2. The culture bottle is a disposable product, and the used culture bottle can not be recycled.

3. The blood anticoagulant is already added into the culture bottle without adding any other blood anticoagulant.

4. In venipuncture and flask inoculation, care is taken to prevent contamination of the patient sample.

5. The inoculated blood culture bottle, the sample collection needle and the blood drawing instrument are considered to have infectious materials and must be processed according to the local laboratory procedures and specifications.

6. The culture bottle should be used within the expiration date indicated by the outer package.

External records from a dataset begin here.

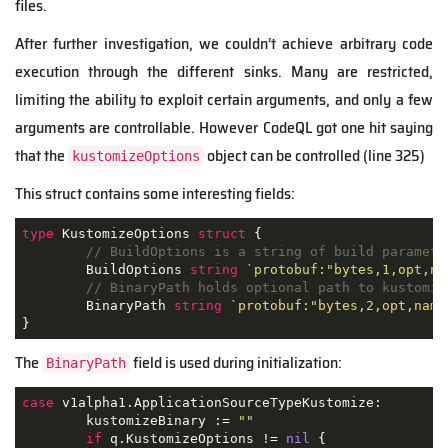
files.
After further investigation, we couldn’t achieve arbitrary code
execution through the different sinks. Many are restricted,
limiting the ability to exploit certain arguments, and only a few
arguments are controllable. However CodeQL got one hit saying
that the
object can be controlled (line 325)
kustomizeOptions
This struct contains some interesting fields:
type
 KustomizeOptions 
struct
 {

// BuildOptions is a string of build paramete
	BuildOptions 
string
`protobuf:"bytes,1,opt,na
// BinaryPath holds optional path to kustomiz
	BinaryPath 
string
`protobuf:"bytes,2,opt,name
}
The
field is used during initialization:
BinaryPath
case
 v1alpha1.ApplicationSourceTypeKustomize:

	kustomizeBinary := 
""
if
 q.KustomizeOptions != 
nil
 {
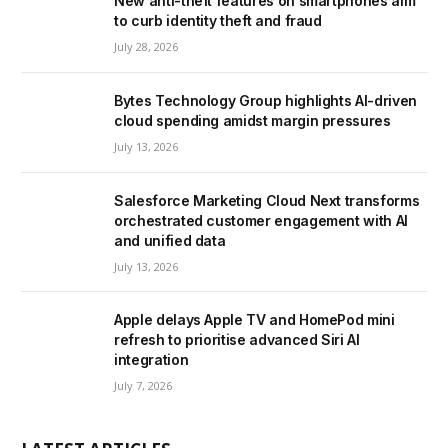
New anti-theft features on smartphones aim
to curb identity theft and fraud
July 28, 2026
Bytes Technology Group highlights AI-driven
cloud spending amidst margin pressures
July 13, 2026
Salesforce Marketing Cloud Next transforms
orchestrated customer engagement with AI
and unified data
July 13, 2026
Apple delays Apple TV and HomePod mini
refresh to prioritise advanced Siri AI
integration
July 7, 2026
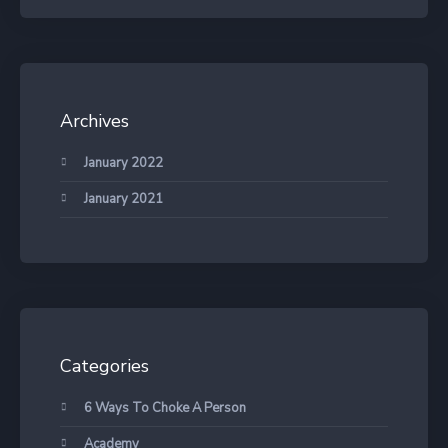
Archives
January 2022
January 2021
Categories
6 Ways To Choke A Person
Academy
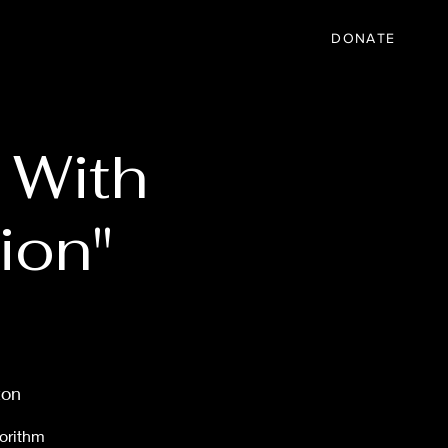
IC
PARTNER
EVENTS
More
DONATE
 With
ion"
ton
gorithm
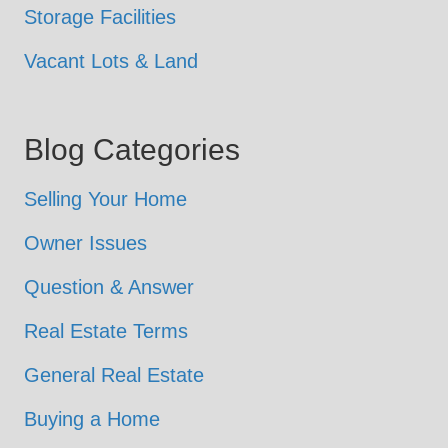
Storage Facilities
Vacant Lots & Land
Blog Categories
Selling Your Home
Owner Issues
Question & Answer
Real Estate Terms
General Real Estate
Buying a Home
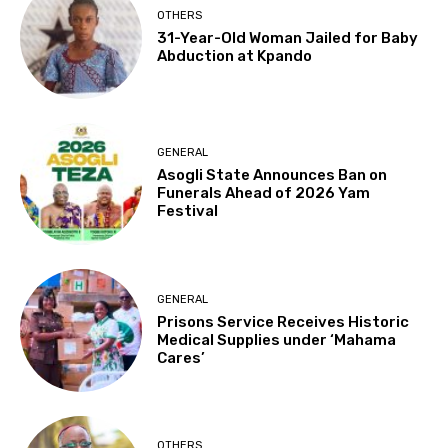
OTHERS
31-Year-Old Woman Jailed for Baby
Abduction at Kpando
GENERAL
Asogli State Announces Ban on
Funerals Ahead of 2026 Yam
Festival
GENERAL
Prisons Service Receives Historic
Medical Supplies under ‘Mahama
Cares’
OTHERS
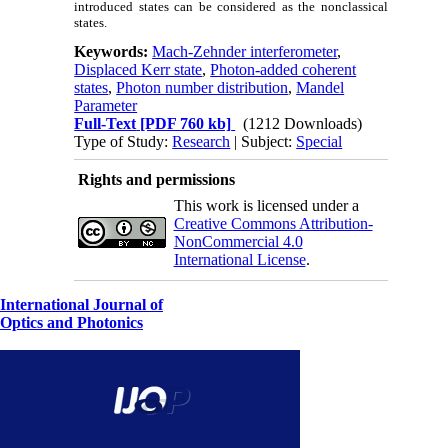
introduced states can be considered as the nonclassical
states.
Keywords:
Mach-Zehnder interferometer
,
Displaced Kerr state
,
Photon-added coherent
states
,
Photon number distribution
,
Mandel
Parameter
Full-Text
[PDF 760 kb]
(1212 Downloads)
Type of Study:
Research
| Subject:
Special
Rights and permissions
This work is licensed under a
Creative Commons Attribution-
NonCommercial 4.0
International License
.
International Journal of
Optics and Photonics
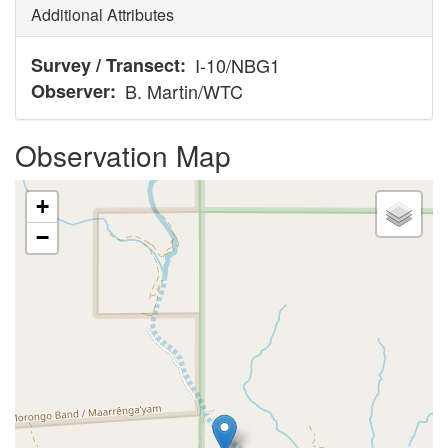
Additional Attributes
Survey / Transect
I-10/NBG1
Observer
B. Martin/WTC
Observation Map
+
−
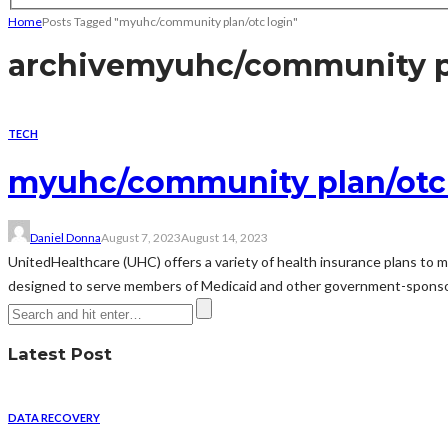
Home
Posts Tagged "myuhc/community plan/otc login"
archive
myuhc/community pl
TECH
myuhc/community plan/otc 
Daniel Donna
August 7, 2023
August 14, 2023
UnitedHealthcare (UHC) offers a variety of health insurance plans to m
designed to serve members of Medicaid and other government-sponsore
Latest Post
DATA RECOVERY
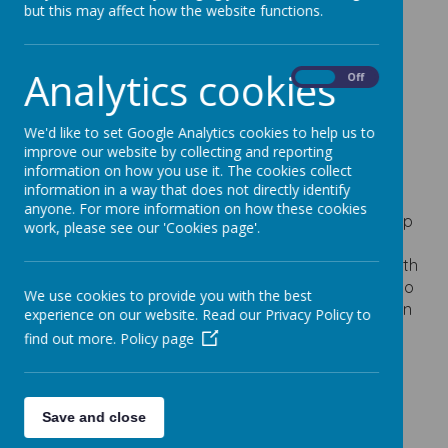
Centre Summer
but this may affect how the website functions.
Camp
Analytics cookies
On
Off
17 March 2026
We'd like to set Google Analytics cookies to help us to
improve our website by collecting and reporting
information on how you use it. The cookies collect
Loading image...
information in a way that does not directly identify
anyone. For more information on how these cookies
Please see the attached flyer for the Summer Camp
work, please see our 'Cookies page'.
Days at the STEM Discovery Centre. The camp will
take place over two consecutive days 27th and 28th
July, this
offers a perfect opportunity for parents to
We use cookies to provide you with the best
book their child in for a full day of STEM‑focused fun
experience on our website. Read our Privacy Policy to
and learning.
find out more.
Policy page
Save and close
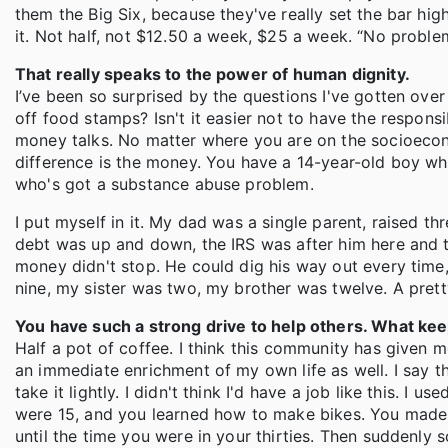
them the Big Six, because they've really set the bar hi
it. Not half, not $12.50 a week, $25 a week. “No proble
That really speaks to the power of human dignity.
I’ve been so surprised by the questions I've gotten over t
off food stamps? Isn't it easier not to have the responsibi
money talks. No matter where you are on the socioeco
difference is the money. You have a 14-year-old boy wh
who's got a substance abuse problem.
I put myself in it. My dad was a single parent, raised thr
debt was up and down, the IRS was after him here and t
money didn't stop. He could dig his way out every time
nine, my sister was two, my brother was twelve. A pret
You have such a strong drive to help others. What ke
Half a pot of coffee. I think this community has given 
an immediate enrichment of my own life as well. I say tha
take it lightly. I didn't think I'd have a job like this. I 
were 15, and you learned how to make bikes. You made bik
until the time you were in your thirties. Then suddenly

And judging the condition by the result:

manual visual interpretation results: after being inclined, the culture bottle is vertically cultured for 24 to 72 hours in an incubator at the temperature of between 35 and 37 ℃, if the following phenomena occur: the culture solution is hemolyzed, becomes dark in color or has bacterial colonies growing out in a solid phase, and the like, which is positive, can be further used for strain identification and drug sensitivity experiments. Observing every day, if the phenomenon does not appear, continuing culturing, and if the phenomenon does not appear in one week, performing microscopic examination and blind transmission confirmation, and reporting a negative result after the sterility is confirmed.

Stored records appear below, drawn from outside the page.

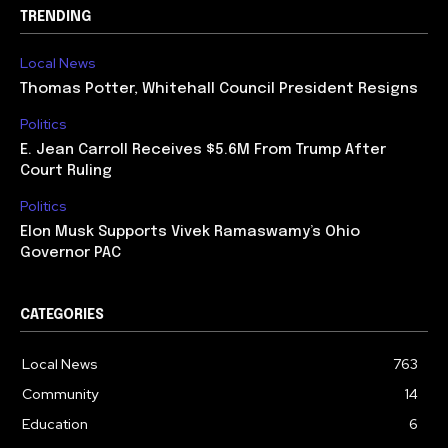
TRENDING
Local News
Thomas Potter, Whitehall Council President Resigns
Politics
E. Jean Carroll Receives $5.6M From Trump After
Court Ruling
Politics
Elon Musk Supports Vivek Ramaswamy’s Ohio
Governor PAC
CATEGORIES
Local News
763
Community
14
Education
6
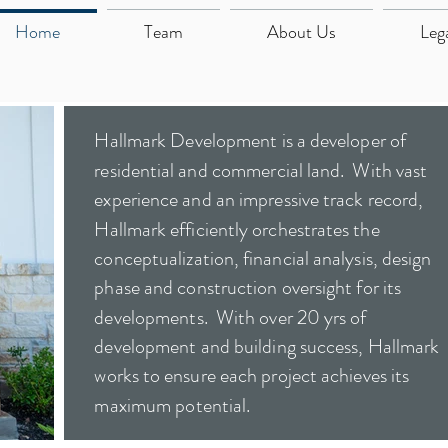
Home
Team
About Us
Leg
Hallmark Development is a developer of
residential and commercial land. With vast
experience and an impressive track record,
Hallmark efficiently orchestrates the
conceptualization, financial analysis, design
phase and construction oversight for its
developments. With over 20 yrs of
development and building success, Hallmark
works to ensure each project achieves its
maximum potential.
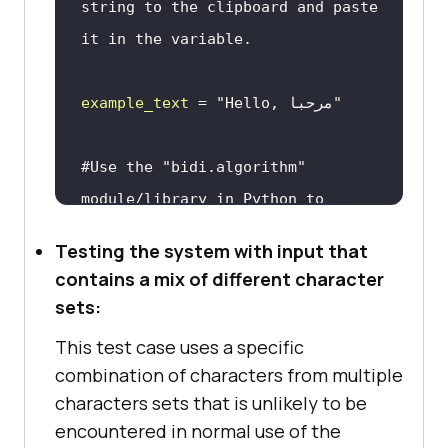
string to the clipboard and paste 
it in the variable.
example_text
 = 
"Hello, مرحبا"
#Use the "bidi.algorithm" 
module/library in Python to 
determine the direction of the 
Testing the system with input that
text.
contains a mix of different character
sets:
This test case uses a specific
combination of characters from multiple
text_direction
 = 
characters sets that is unlikely to be
encountered in normal use of the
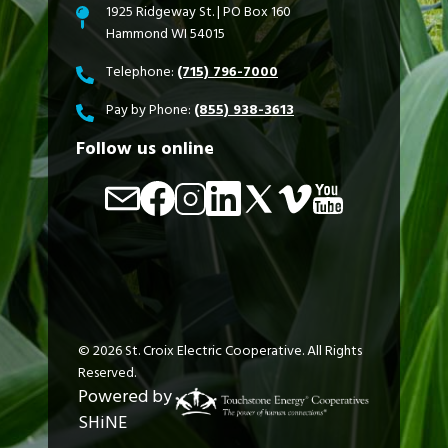
1925 Ridgeway St. | PO Box 160
Hammond WI 54015
Telephone:
(715) 796-7000
Pay by Phone:
(855) 938-3613
Follow us online
Image
Image
Image
Image
Image
Image
Image
©
2026
St. Croix Electric Cooperative.
All Rights
Reserved.
Powered by
SHiNE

Detecting and interpreting results by an instrument: the culture bottle is placed in the instrument after being scanned, if the instrument for culturing positive bacteria can automatically give an alarm, the culture bottle is positive, and strain identification and drug sensitivity test can be further carried out. Within 5 days, the instrument does not give an alarm, and negative result reports are made after microscopic examination and blind transmission confirm that the instrument is sterile.

TABLE 1

As is clear from Table 1, after the culture by the kit of examples 1 to 3 of the present invention, the results of the artificial visual observation and the results of the instrumental detection and interpretation of each species were all the growth of the microorganism, and the positive was reported. Therefore, the kit disclosed by the invention has effectiveness and universality for detecting each strain.

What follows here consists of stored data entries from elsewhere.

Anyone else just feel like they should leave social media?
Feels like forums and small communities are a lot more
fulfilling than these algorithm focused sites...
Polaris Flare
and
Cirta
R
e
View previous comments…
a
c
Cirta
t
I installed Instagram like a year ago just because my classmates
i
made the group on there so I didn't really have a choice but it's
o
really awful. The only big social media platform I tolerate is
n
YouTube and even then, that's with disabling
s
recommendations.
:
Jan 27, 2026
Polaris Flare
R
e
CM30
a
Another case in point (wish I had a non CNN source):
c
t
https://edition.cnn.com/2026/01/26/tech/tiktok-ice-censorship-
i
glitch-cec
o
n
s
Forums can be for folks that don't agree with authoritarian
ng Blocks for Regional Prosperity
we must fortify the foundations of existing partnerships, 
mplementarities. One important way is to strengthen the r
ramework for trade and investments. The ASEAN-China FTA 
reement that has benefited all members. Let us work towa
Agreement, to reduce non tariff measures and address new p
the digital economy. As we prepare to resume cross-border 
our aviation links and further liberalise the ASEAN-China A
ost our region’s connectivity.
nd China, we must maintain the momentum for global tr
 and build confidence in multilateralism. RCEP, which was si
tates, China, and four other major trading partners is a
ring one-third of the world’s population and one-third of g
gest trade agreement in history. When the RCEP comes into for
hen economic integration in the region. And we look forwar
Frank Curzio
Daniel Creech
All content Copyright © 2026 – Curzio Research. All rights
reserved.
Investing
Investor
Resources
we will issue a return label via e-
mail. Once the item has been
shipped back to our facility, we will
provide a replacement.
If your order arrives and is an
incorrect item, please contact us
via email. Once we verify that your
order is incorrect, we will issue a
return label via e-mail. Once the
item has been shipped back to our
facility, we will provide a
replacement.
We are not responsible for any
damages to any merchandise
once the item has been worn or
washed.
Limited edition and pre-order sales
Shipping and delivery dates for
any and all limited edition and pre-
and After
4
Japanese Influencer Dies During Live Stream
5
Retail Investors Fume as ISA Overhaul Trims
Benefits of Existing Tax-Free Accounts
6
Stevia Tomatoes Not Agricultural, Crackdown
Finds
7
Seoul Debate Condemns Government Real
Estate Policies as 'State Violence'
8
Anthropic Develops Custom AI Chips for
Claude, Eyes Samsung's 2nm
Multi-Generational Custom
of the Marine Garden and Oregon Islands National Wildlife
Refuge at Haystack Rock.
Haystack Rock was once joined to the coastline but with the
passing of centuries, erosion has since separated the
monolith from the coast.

Test 2: accuracy of the kit of the invention

Three anaerobic bacteria (clostridium histolyticum, bacteroides fragilis and bacteroides vulgatus) are randomly selected, the kit in different examples is adopted for detection, 20 groups of each test are carried out, the positive detection rate (the bacterial suspension concentration is 100cfu/mL) is counted, and the average detection time for detecting the positive bacteria is calculated to obtain tables 2 and 3.

TABLE 2

TABLE 3

As can be seen from tables 2 and 3, the kit of the present invention can effectively shorten the detection time of Clostridium histolyticum, Bacteroides fragilis and Bacteroides vulgatus, and increase the positive detection rate, wherein the detection time of the kit of examples 1-3 for each strain is between 9-14h, and the positive detection rate is up to 100%. In comparison, the proportion of each group does not reach a proper state due to the selection of the raw material components in the culture solution and the matching condition, the final detection time is long, and the positive detection rate does not reach a permitted value.

Finally, it should be noted that the above-mentioned contents are only used for illustrating the technical solutions of the present invention, and not for limiting the protection scope of the present invention, and that the simple modifications or equivalent substitutions of the technical solutions of the present invention by those of ordinary skill in the art can be made without departing from the spirit and scope of the technical solutions of the present invention.